Mean: The arithmetic average score in a distribution.

  • (åX/n) (sum of all scores divided by total # of scores or “n”)
  • Provides information about the central tendency of the distribution but is affected by extreme scores.
  • More useful for symmetrical data because outliers can dramatically skew results.
  • Recommended for interval (continuous with equally spaced values on a scale; no proportional comparison) and ratio (continuous; units are equally distanced; values are proportional) data.
  • With symmetrical data, mean is more reflective of “true” central tendency.
  • Trimmed Means: Takes away extremes or ends (10-15%) of bell curve.
    • If trimmed mean and mean are different, then at least one extreme score was trimmed off in the process.  If they are the same, then the extreme scores were not significant. 

Measurement: The process of comparing to a standard.

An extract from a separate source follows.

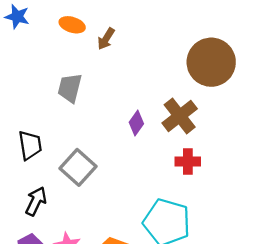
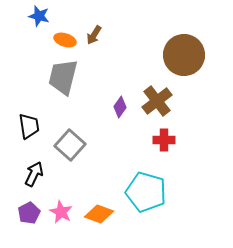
blue star: (17, 17) -> (39, 16), moved
orange ellipse: (72, 25) -> (65, 40), moved
gray trapezoid: (70, 88) -> (63, 77), size x1.4

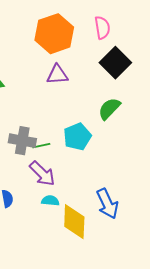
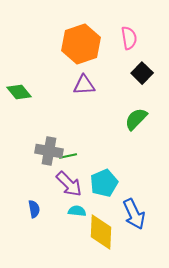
black square: (115, 63) -> (142, 73), size x0.7
cyan pentagon: (77, 137) -> (104, 183), moved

Median:  The 50th percentile or the score that falls midway in the range of ordered values.

  • (Mdn)  Middle number EXACTLY (if odd numbers this is simple) in the middle of rank order distribution; the “true” value in the middle.
  • “Even Number” Formula: [X (n/2) + X ([n/2] –1)] /2
  • For odd numbers, the Mdn is the simply the score in the middle of the distribution.
  • Mdn is the center score in a ranked distribution.
  • Mdn is a measure of central tendency NOT affected by extreme scores because it’s in the middle of “rank” order.  Rank order does not factor “values” of data points.
  • Mdn is for ordinal and/or highly skewed data.
  • 9, 8, 7, 7, 5, 4, 3 (n=7>odd number so middle # is 7; 7=Mdn)
  • 10, 7, 6, 5, 4, 3 (n=6>even number so use formula; 6+5=11; 11/2=5.5; 5.5=Mdn)

Mesokurtic: The typical, bell-shaped, normal curve.

Mode:  The score in a distribution of values that occurs the most often.

  • Most often occurring score is a set of scores.
  • Tells central tendency in a “normal” curve.
  • When 2 or more scores occur the most, there is a bi-modal or multi-modal distribution and they together serve as the modes.
  • Easiest to detect when the distribution is in rank order (highest to lowest or vice versa) or there is a frequency column (highest number).
  • Does not tell a lot about the central tendency unless the distribution is normal. 
  • 10, 12, 13, 13, 14, 15 (normal distribution; mode=13)
  • 10, 10, 12, 14, 15, 16 (skewed & abnormal distribution; mode=10)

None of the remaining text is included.